Ah, damn. I am in central / southern germany, a bit too far for antenna experiments :)
To do some back-of-the-envelope math: Assuming a very much worst-case gain of 6 dB and 12 W actual output power that all makes it to the antenna and all gets radiated (it won’t):
12 W * 10^0.6 = 48 W
In free space, ignoring near-field weirdness (which you really shouldn’t, especially not with a mag loop!) that would be:
P = E^2 /Z ; E = (P*Z)^0.5 ; (48W * 377R)^0.5 = 135 V/m
The BImSchV (nice name, isn’t it) says a max peak field strength of 5 kV/m and a quadratic average over 6 minutes of 28 V/m is allowed. So, back of the envelope says, running for short periods of time next to your chair is “probably ok”.
Out of curiosity, I asked the official BNetzA WattWächter. It tells me to keep a safety distance of 4m for a mag-loop at 12W, but it only has mag-loops for 7 MHz and below. It has a CB version, but it doesn’t run for me, and I am too lazy to debug some stupid java app.

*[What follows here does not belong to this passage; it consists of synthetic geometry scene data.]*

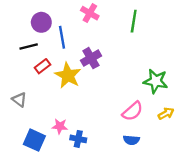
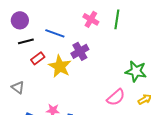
pink cross: (90, 13) -> (91, 19), moved
purple circle: (41, 22) -> (20, 20), moved
blue line: (62, 37) -> (55, 33), turned -60

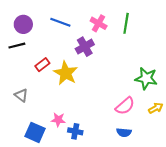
blue line: (55, 33) -> (60, 22), moved
black line: (26, 41) -> (17, 46), moved
purple cross: (80, 51) -> (85, 47), moved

Note that with mag-loops, the near field is pretty “special” in that it has a pretty high magnetic field created by the large reactive currents between the capacitor and the loop inductance. As a rule of thumb, everything within 1-2 wavelengths of distance (so like 20 m for CB) is near-field weirdness. But don’t quote me on all that, I never looked into this too deeply.
Now, I say about myself that legal limits are boring and that there are several lifestyle decisions to take before I should worry about non-ionising fields, like no more alcohol, more sleep, more exercise… but I am an engineer, not a doctor, so I am not really qualified to talk about this kind of stuff. Make the health decisions you are comfortable with.